The company has tapped credit markets through smaller loans before, including a $20 billion bridge loan from Goldman Sachs, Bank of America, Citigroup, JPMorgan Chase, and Morgan Stanley used earlier this year to retire roughly $17.5 billion of high-interest junk debt tied to X and xAI. A $20 billion bond offering would put it in the same conversation as the largest corporate bond deals on Wall Street.
The cash would help fund two of SpaceX's most expensive bets - the Starship rocket program meant to eventually carry people to Mars, and the ongoing buildout of the Starlink satellite network.

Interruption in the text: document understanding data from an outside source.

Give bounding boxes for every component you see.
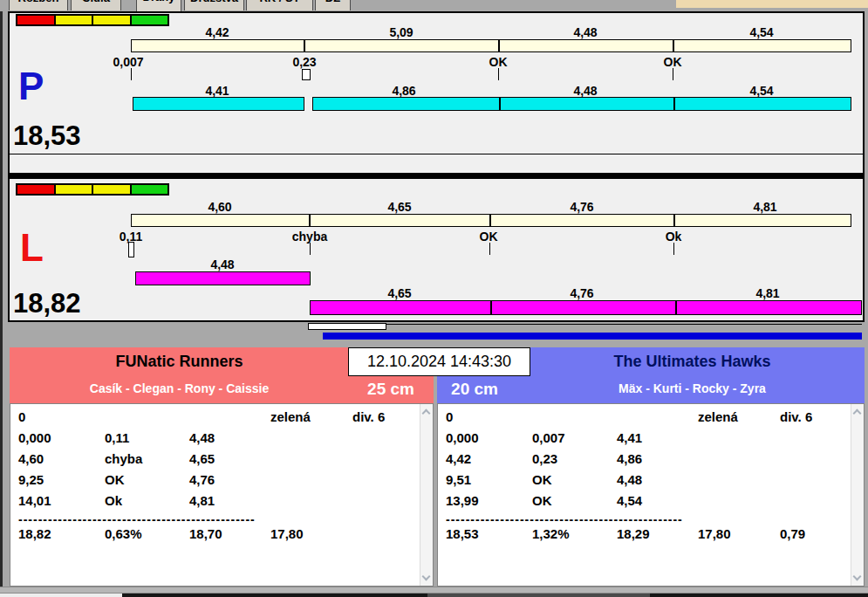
checkpoint-label: OK: [664, 55, 682, 69]
vertical-scrollbar[interactable]: [851, 404, 864, 586]
cell: 4,76: [189, 472, 215, 487]
ruler-divider: [673, 40, 674, 51]
tab-drahy[interactable]: Dráhy: [136, 0, 181, 11]
bar-divider: [490, 301, 492, 314]
table-row: 4,42 0,23 4,86: [438, 451, 850, 469]
checkpoint-marker-box: [302, 69, 311, 80]
bar-divider: [499, 98, 501, 110]
team-left-results-table[interactable]: 0 zelená div. 6 0,000 0,11 4,48 4,60 chy…: [10, 403, 434, 587]
light-red-icon: [17, 16, 54, 24]
team-right-distance: 20 cm: [437, 380, 512, 399]
checkpoint-tick: [673, 68, 673, 80]
tab-label: Dráhy: [143, 0, 175, 3]
table-row: 0 zelená div. 6: [438, 409, 850, 427]
total-cell: 17,80: [698, 526, 731, 541]
table-row: 4,60 chyba 4,65: [10, 451, 419, 469]
scroll-down-icon[interactable]: [853, 573, 862, 581]
cell: 4,48: [617, 472, 642, 487]
cell: OK: [532, 472, 552, 487]
cell: 4,41: [617, 430, 642, 445]
panel-divider-line: [10, 154, 863, 154]
bar-time-label: 4,54: [749, 84, 773, 98]
cell: 4,65: [189, 451, 215, 466]
screen-bottom-strip: [427, 594, 650, 597]
segment-time-label: 4,81: [753, 200, 776, 214]
bar-time-label: 4,48: [210, 257, 234, 271]
table-dashed-divider: ----------------------------------------…: [18, 512, 261, 525]
background-window-strip: [676, 0, 868, 8]
cell: 0: [18, 409, 25, 424]
checkpoint-label: OK: [480, 230, 498, 244]
bar-divider: [675, 301, 677, 314]
bar-divider: [673, 98, 675, 110]
table-row: 0,000 0,007 4,41: [438, 430, 850, 448]
cell: 9,51: [446, 472, 471, 487]
bar-time-label: 4,65: [387, 286, 411, 300]
cell: 0,23: [532, 451, 557, 466]
total-cell: 0,79: [780, 526, 805, 541]
cell: 0,007: [532, 430, 565, 445]
cell: OK: [105, 472, 125, 487]
lane-panel-p: 4,42 5,09 4,48 4,54 0,007 0,23 OK OK P 4…: [8, 11, 865, 175]
cell: 4,48: [189, 430, 215, 445]
table-totals-row: 18,82 0,63% 18,70 17,80: [10, 526, 419, 544]
total-cell: 0,63%: [105, 526, 142, 541]
ruler-divider: [489, 215, 491, 226]
total-cell: 17,80: [270, 526, 304, 541]
team-left-members: Casík - Clegan - Rony - Caissie: [10, 381, 349, 395]
bar-time-label: 4,81: [755, 286, 779, 300]
ruler-bar-p: [131, 39, 851, 52]
table-dashed-divider: ----------------------------------------…: [446, 512, 688, 525]
ruler-bar-l: [131, 214, 851, 227]
ruler-divider: [498, 40, 500, 51]
screen-bottom-strip: [650, 594, 868, 597]
tab-label: DZ: [325, 0, 340, 4]
tab-rk-st[interactable]: RK / ST: [246, 0, 313, 10]
cell: 0: [446, 409, 453, 424]
scroll-up-icon[interactable]: [422, 409, 431, 418]
segment-time-label: 4,54: [749, 25, 773, 39]
total-cell: 18,70: [189, 526, 222, 541]
ruler-divider: [304, 40, 305, 51]
tab-dz[interactable]: DZ: [315, 0, 351, 10]
total-cell: 18,82: [18, 526, 51, 541]
cell: 0,000: [18, 430, 51, 445]
ruler-divider: [673, 215, 675, 226]
checkpoint-label: 0,23: [292, 55, 316, 69]
bar-time-label: 4,76: [570, 286, 593, 300]
lane-panel-l: 4,60 4,65 4,76 4,81 0,11 chyba OK Ok L 4…: [8, 175, 865, 322]
light-yellow-icon: [56, 185, 92, 194]
progress-bar-blue: [323, 333, 862, 340]
table-row: 0 zelená div. 6: [10, 409, 419, 427]
table-row: 13,99 OK 4,54: [438, 493, 850, 511]
team-left-name: FUNatic Runners: [10, 353, 349, 371]
team-right-results-table[interactable]: 0 zelená div. 6 0,000 0,007 4,41 4,42 0,…: [437, 403, 865, 587]
checkpoint-label: OK: [489, 55, 508, 69]
team-right-members: Mäx - Kurti - Rocky - Zyra: [520, 381, 865, 395]
checkpoint-label: Ok: [666, 230, 682, 244]
cell: 4,54: [617, 493, 642, 508]
scroll-up-icon[interactable]: [853, 409, 862, 418]
tab-cidla[interactable]: Čidla: [71, 0, 121, 10]
cell: 4,86: [617, 451, 642, 466]
lane-total-l: 18,82: [13, 290, 81, 317]
checkpoint-label: chyba: [292, 230, 327, 244]
cell: zelená: [270, 409, 311, 424]
bar-time-label: 4,41: [205, 84, 229, 98]
cell: 0,11: [105, 430, 129, 445]
lane-letter-p: P: [18, 67, 44, 106]
tab-label: RK / ST: [259, 0, 299, 4]
tab-rozbeh[interactable]: Rozběh: [9, 0, 68, 10]
horizontal-scrollbar[interactable]: [0, 587, 868, 594]
cell: 13,99: [446, 493, 479, 508]
scroll-down-icon[interactable]: [422, 573, 431, 581]
cell: chyba: [105, 451, 142, 466]
lane-letter-l: L: [20, 229, 44, 267]
bar-time-label: 4,86: [392, 84, 415, 98]
vertical-scrollbar[interactable]: [420, 404, 433, 586]
datetime-display: 12.10.2024 14:43:30: [348, 347, 530, 376]
tab-label: Družstva: [190, 0, 238, 4]
total-cell: 18,29: [617, 526, 650, 541]
tab-druzstva[interactable]: Družstva: [184, 0, 244, 10]
window-left-edge: [0, 11, 3, 587]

Starlink has grown into a major revenue stream with more than 12 million subscribers across over 160 countries and territories, which gives bond buyers a real cash flow they can count on.
Why SpaceX Is Layering On Debt After Going Public
Now that SpaceX is public, the IPO solved part of the cash problem - it raised about $75 billion at a $1.77 trillion valuation - but a $20 billion bond on top of that gives Musk more firepower without selling more equity into the market.
Debt lets Musk avoid further dilution of his voting control, which sits above 80% post-IPO thanks to a dual-class share structure, while still tapping the capital markets at scale.
The trade-off is interest payments, which can run into the hundreds of millions per year on a deal this size. But for a company tied to two fast-growing businesses, bond buyers have shown up before and are expected to again.
What To Watch
The deal isn't priced yet, the size could still change, and SpaceX hasn't officially confirmed any of it.
What matters is whether the offering actually gets done at $20 billion, because pricing at that level would signal that the bond market is ready to fund a freshly listed mega-cap at a scale that usually takes years of public-company seasoning to access.
Credit markets have been welcoming to large borrowers lately, with investors hungry for yield and willing to back riskier deals. That backdrop helps explain why bankers think a deal this size is even feasible right now.
If the deal lands, it sets a template for the next wave of mega-IPOs - names like OpenAI and Anthropic, which have both confidentially filed - to pair a public listing with a massive debt raise and stack capital from both sides of the market at once.
Newly public companies don't usually borrow this much this fast, but SpaceX isn't a usual newly public company.